§ **Assignment**
Set out exactly, line by line, the stretch of data below that begins at the line containing "Journal (424, 1134)" and ends at the line containing "Zeichnung (238, 136)", with both ends kept.

§ **Input records**

Content starts

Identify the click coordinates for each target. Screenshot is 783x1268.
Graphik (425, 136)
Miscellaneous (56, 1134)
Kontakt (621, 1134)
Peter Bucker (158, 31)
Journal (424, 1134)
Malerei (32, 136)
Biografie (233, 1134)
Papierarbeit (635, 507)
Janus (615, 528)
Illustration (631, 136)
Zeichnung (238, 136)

Content ends
Content starts

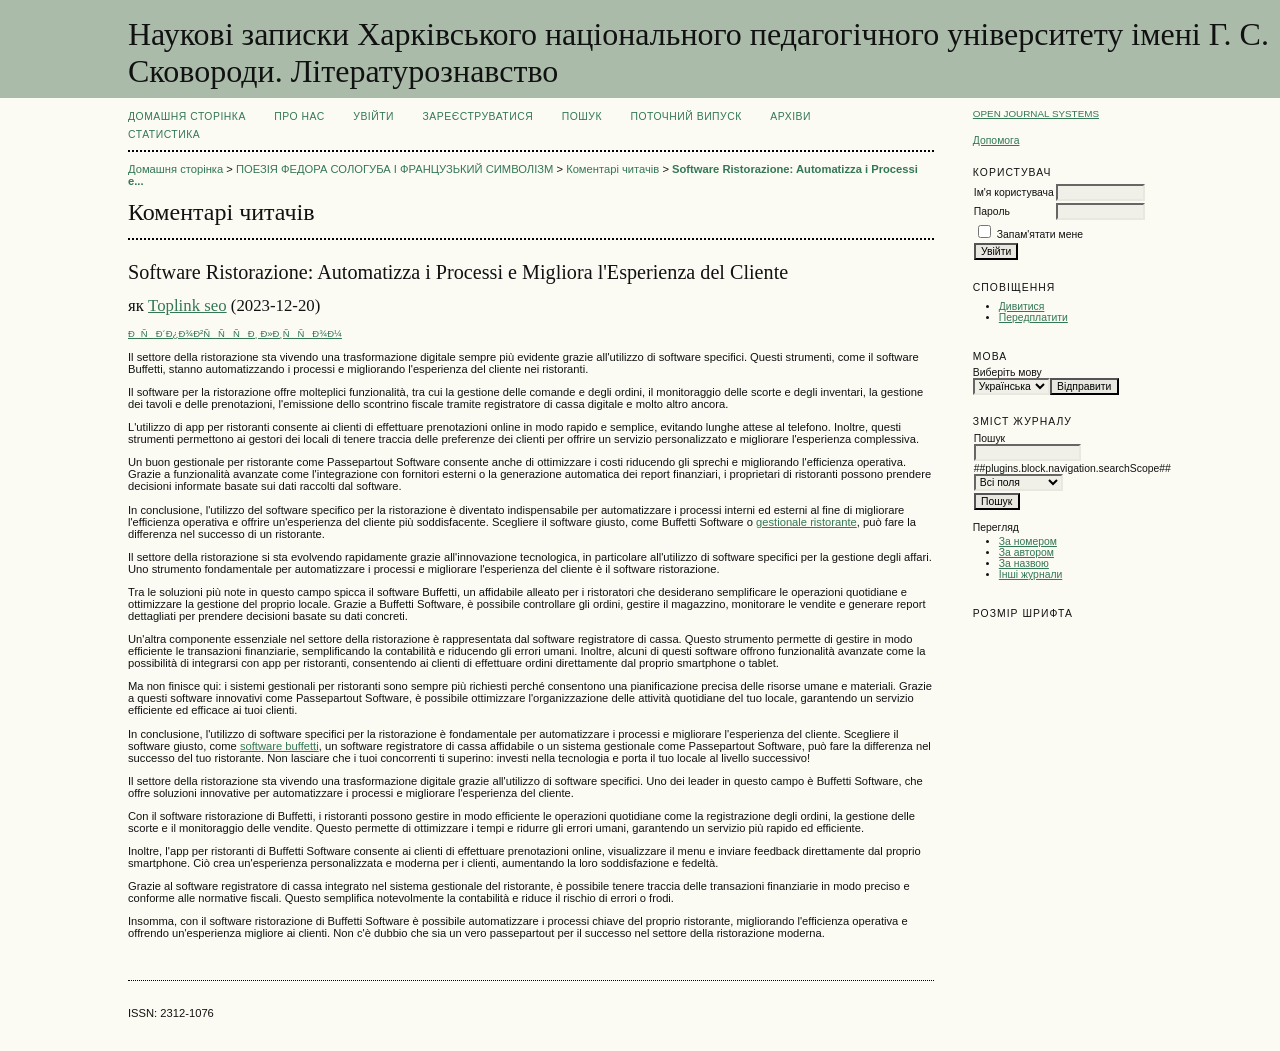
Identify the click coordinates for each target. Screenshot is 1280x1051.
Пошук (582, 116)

Content ends

§ **Written response**
Journal (424, 1134)
Malerei (32, 136)
Biografie (233, 1134)
Papierarbeit (635, 507)
Janus (615, 528)
Illustration (631, 136)
Zeichnung (238, 136)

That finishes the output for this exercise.